Stored data entries
————

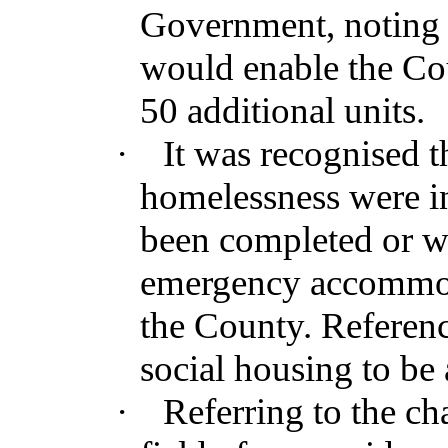
Government, noting t
would enable the Coun
50 additional units.
·
It was recognised t
homelessness were in
been completed or w
emergency accommod
the County. Referen
social housing to be 
·
Referring to the cha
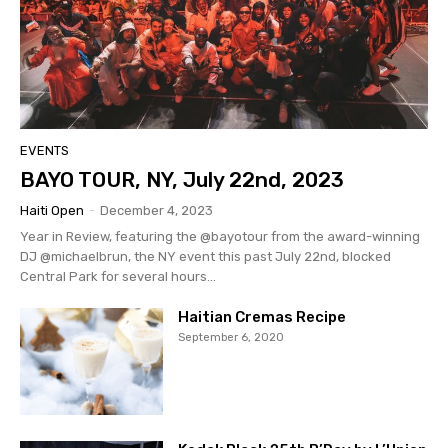
EVENTS
BAYO TOUR, NY, July 22nd, 2023
Haiti Open
-
December 4, 2023
Year in Review, featuring the @bayotour from the award-winning
DJ @michaelbrun, the NY event this past July 22nd, blocked
Central Park for several hours...
Haitian Cremas Recipe
September 6, 2020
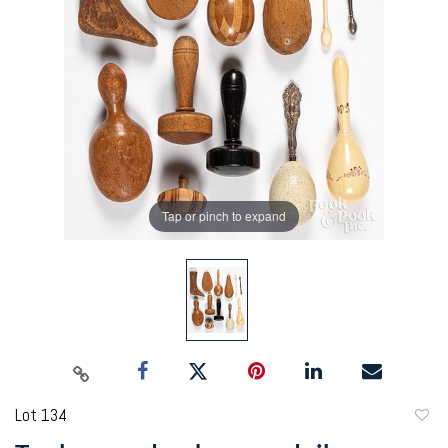
Tap or pinch to expand
Lot 134
to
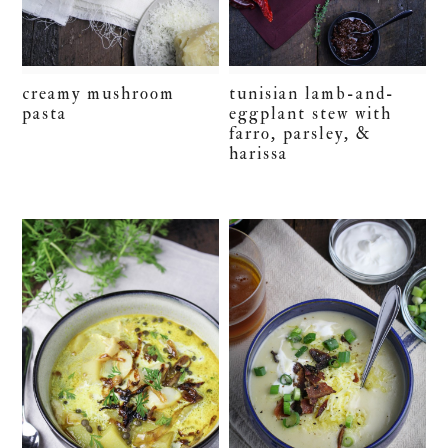
creamy mushroom
tunisian lamb-and-
pasta
eggplant stew with
farro, parsley, &
harissa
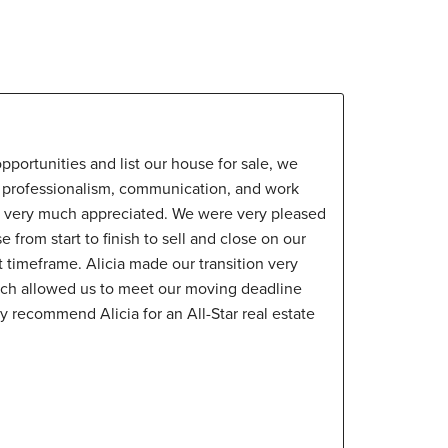
pportunities and list our house for sale, we
er professionalism, communication, and work
d very much appreciated. We were very pleased
e from start to finish to sell and close on our
t timeframe. Alicia made our transition very
ich allowed us to meet our moving deadline
y recommend Alicia for an All-Star real estate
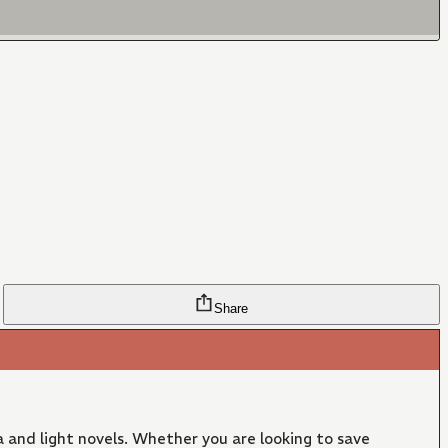
Share
 and light novels. Whether you are looking to save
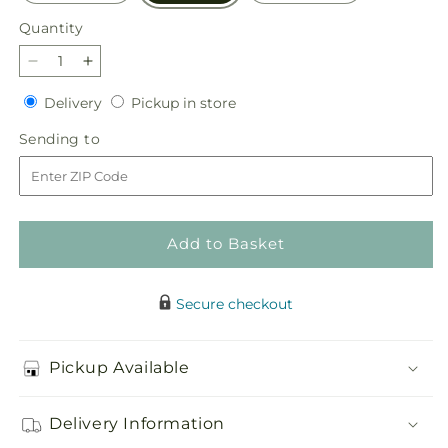
Quantity
Quantity
Decrease
Increase
quantity
quantity
Delivery
Pickup
Delivery
Pickup in store
for
for
in
The
The
Sending
Sending to
store
Farmhouse
Farmhouse
to
Bouquet
Bouquet
Add to Basket
Secure checkout
Pickup Available
Delivery Information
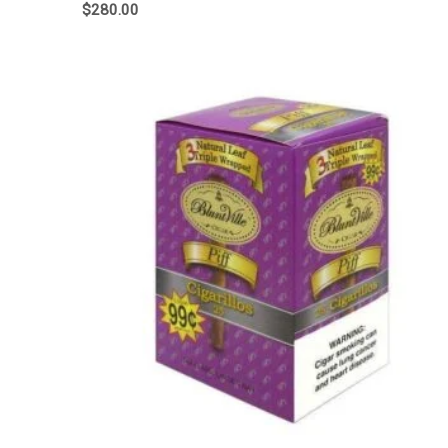
$
280.00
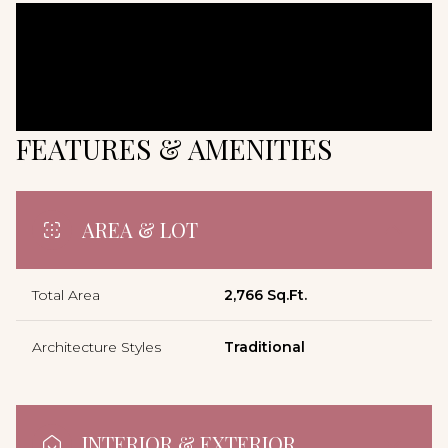
FEATURES & AMENITIES
AREA & LOT
Total Area
2,766 Sq.Ft.
Architecture Styles
Traditional
INTERIOR & EXTERIOR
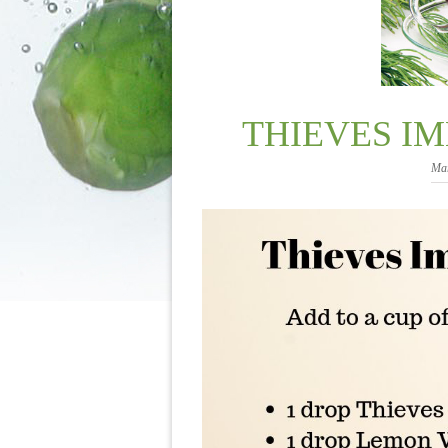
THIEVES I
Mar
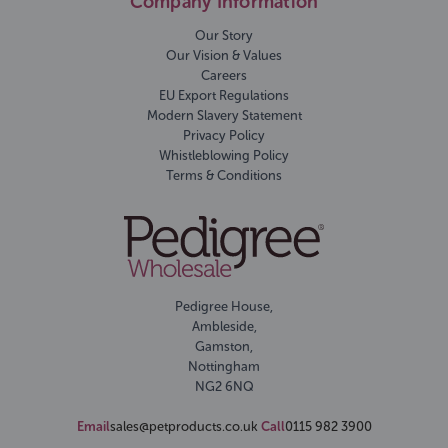
Company Information
Our Story
Our Vision & Values
Careers
EU Export Regulations
Modern Slavery Statement
Privacy Policy
Whistleblowing Policy
Terms & Conditions
Pedigree House,
Ambleside,
Gamston,
Nottingham
NG2 6NQ
Email
sales@petproducts.co.uk
Call
0115 982 3900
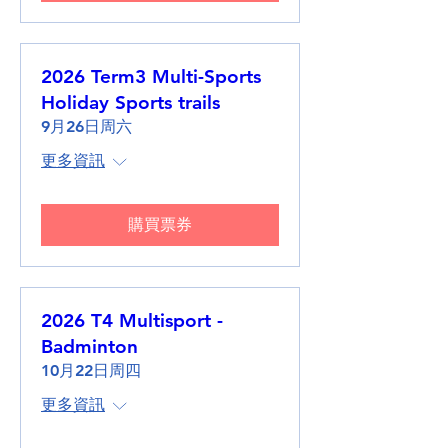
2026 Term3 Multi-Sports
Holiday Sports trails
9月26日周六
更多資訊
購買票券
2026 T4 Multisport -
Badminton
10月22日周四
更多資訊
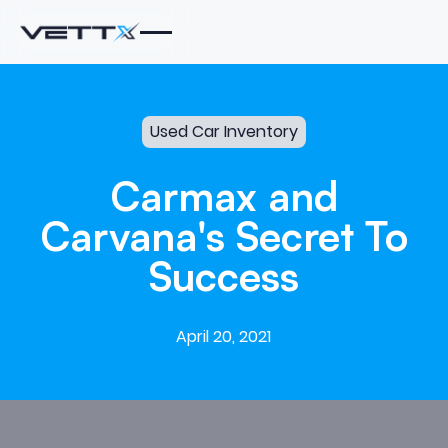
Used Car Inventory
Carmax
and
Carvana's
Secret
To
Success
April 20, 2021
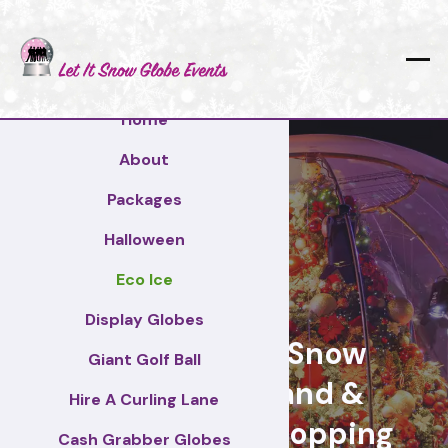
Home
About
Packages
Halloween
Eco Ice
Gateshead
Display Globes
Giant Display Snow
Giant Golf Ball
Globes for brand &
Hire A Curling Lane
retail events, Shopping
Cash Grabber Globes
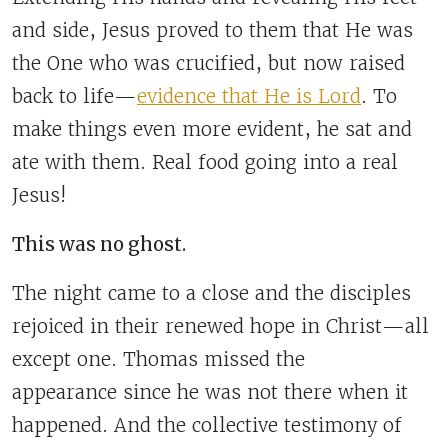
and side, Jesus proved to them that He was
the One who was crucified, but now raised
back to life—
evidence that He is Lord
. To
make things even more evident, he sat and
ate with them. Real food going into a real
Jesus!
This was no ghost.
The night came to a close and the disciples
rejoiced in their renewed hope in Christ—all
except one. Thomas missed the
appearance since he was not there when it
happened. And the collective testimony of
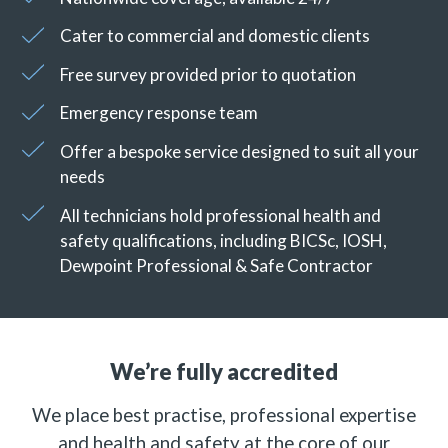
Cater to commercial and domestic clients
Free survey provided prior to quotation
Emergency response team
Offer a bespoke service designed to suit all your
needs
All technicians hold professional health and
safety qualifications, including BICSc, IOSH,
Dewpoint Professional & Safe Contractor
We’re fully accredited
We place best practise, professional expertise
and health and safety at the core of our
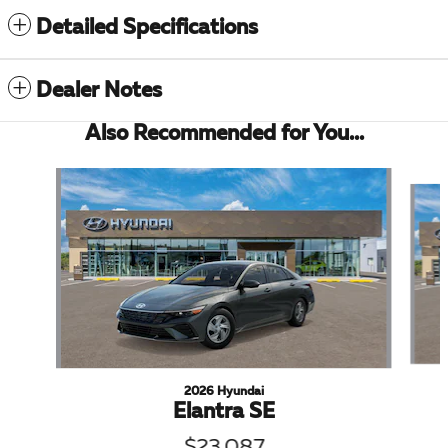
Detailed Specifications
Dealer Notes
Also Recommended for You...
Slide 1 of 6
2026 Hyundai
Elantra SE
$23,087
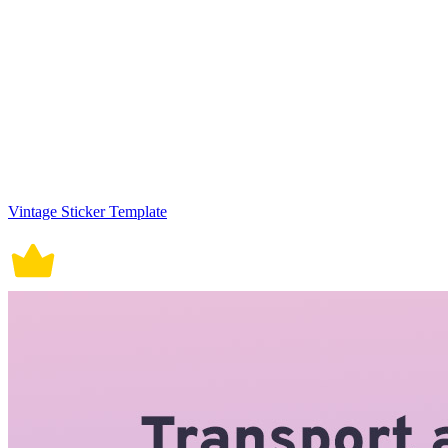
Vintage Sticker Template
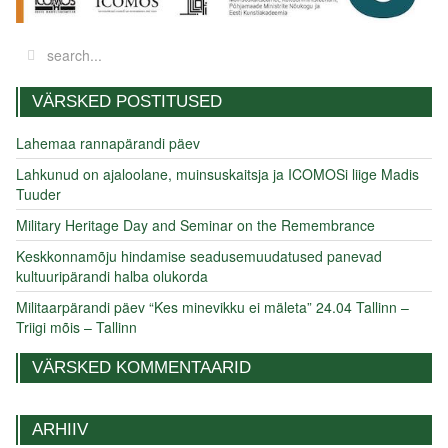
VÄRSKED POSTITUSED
Lahemaa rannapärandi päev
Lahkunud on ajaloolane, muinsuskaitsja ja ICOMOSi liige Madis
Tuuder
Military Heritage Day and Seminar on the Remembrance
Keskkonnamõju hindamise seadusemuudatused panevad
kultuuripärandi halba olukorda
Militaarpärandi päev “Kes minevikku ei mäleta” 24.04 Tallinn –
Triigi mõis – Tallinn
VÄRSKED KOMMENTAARID
ARHIIV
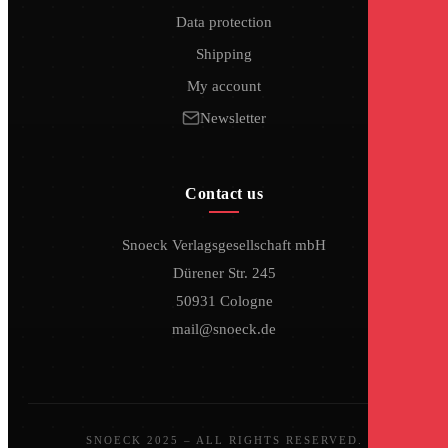
Data protection
Shipping
My account
Newsletter
Contact us
Snoeck Verlagsgesellschaft mbH
Dürener Str. 245
50931 Cologne
mail@snoeck.de
SNOECK 2025 – ALL RIGHTS RESERVED.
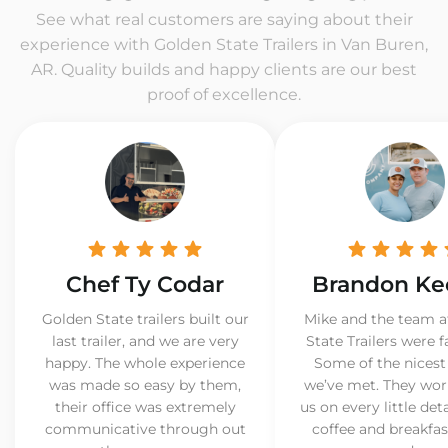
See what real customers are saying about their
experience with Golden State Trailers in Van Buren,
AR. Quality builds and happy clients are our best
proof of excellence.
Chef Ty Codar
Brandon Ke
Golden State trailers built our
Mike and the team a
last trailer, and we are very
State Trailers were f
happy. The whole experience
Some of the nicest
was made so easy by them,
we’ve met. They wor
their office was extremely
us on every little det
communicative through out
coffee and breakfast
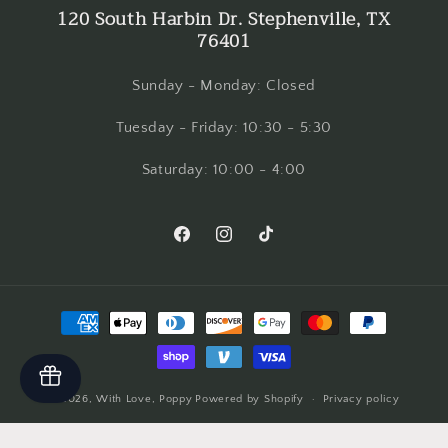
120 South Harbin Dr. Stephenville, TX
76401
Sunday - Monday: Closed
Tuesday - Friday: 10:30 - 5:30
Saturday: 10:00 - 4:00
Facebook
Instagram
TikTok
Payment
methods
© 2026,
With Love, Poppy
Powered by Shopify
Privacy policy
Refund policy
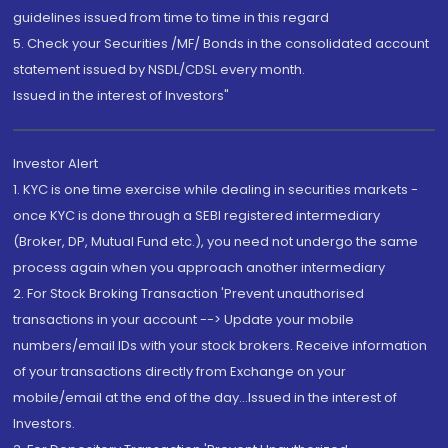
guidelines issued from time to time in this regard
5. Check your Securities /MF/ Bonds in the consolidated account
statement issued by NSDL/CDSL every month.
Issued in the interest of Investors"
Investor Alert
1. KYC is one time exercise while dealing in securities markets -
once KYC is done through a SEBI registered intermediary
(Broker, DP, Mutual Fund etc.), you need not undergo the same
process again when you approach another intermediary
2. For Stock Broking Transaction 'Prevent unauthorised
transactions in your account --> Update your mobile
numbers/email IDs with your stock brokers. Receive information
of your transactions directly from Exchange on your
mobile/email at the end of the day...Issued in the interest of
Investors.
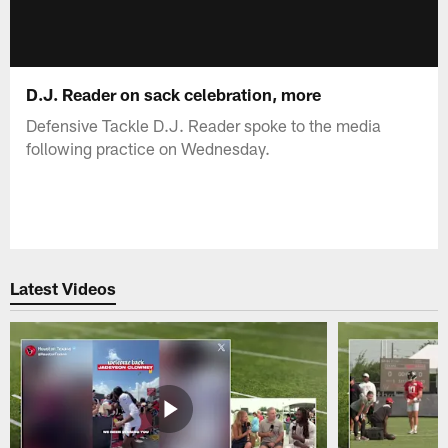
D.J. Reader on sack celebration, more
Defensive Tackle D.J. Reader spoke to the media
following practice on Wednesday.
Latest Videos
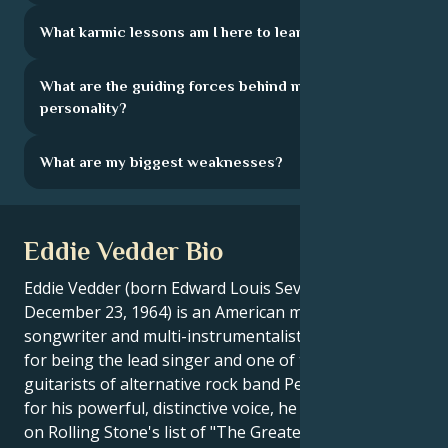
What karmic lessons am I here to learn?
What are the guiding forces behind my
personality?
What are my biggest weaknesses?
Eddie Vedder Bio
Eddie Vedder (born Edward Louis Severson on
December 23, 1964) is an American musician, singer,
songwriter and multi-instrumentalist, best known
for being the lead singer and one of the three
guitarists of alternative rock band Pearl Jam. Known
for his powerful, distinctive voice, he was ranked 7th
on Rolling Stone's list of "The Greatest Singers of All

————

» **Assignment**: Using the entries above, transcribe exactly from the line that has "Traditional" through the line that has "This was no ghost.". Pictures are dropped.

» **Answer below**:
Traditional
INTERIOR & EXTERIOR
THIEVES I
Mar
Company Information
Our Story
Our Vision & Values
Careers
EU Export Regulations
Modern Slavery Statement
Privacy Policy
Whistleblowing Policy
Terms & Conditions
Pedigree House,
Ambleside,
Gamston,
Nottingham
NG2 6NQ
Email
sales@petproducts.co.uk
Call
0115 982 3900
2026 Term3 Multi-Sports
Holiday Sports trails
9月26日周六
更多資訊
購買票券
2026 T4 Multisport -
Badminton
10月22日周四
更多資訊
Used Car Inventory
Carmax
and
Carvana's
Secret
To
Success
April 20, 2021
Home
About
Packages
Halloween
Eco Ice
Gateshead
Display Globes
Giant Display Snow
Giant Golf Ball
Globes for brand &
Hire A Curling Lane
retail events, Shopping
Cash Grabber Globes
and side, Jesus proved to them that He was
the One who was crucified, but now raised
back to life—
evidence that He is Lord
. To
make things even more evident, he sat and
ate with them. Real food going into a real
Jesus!
This was no ghost.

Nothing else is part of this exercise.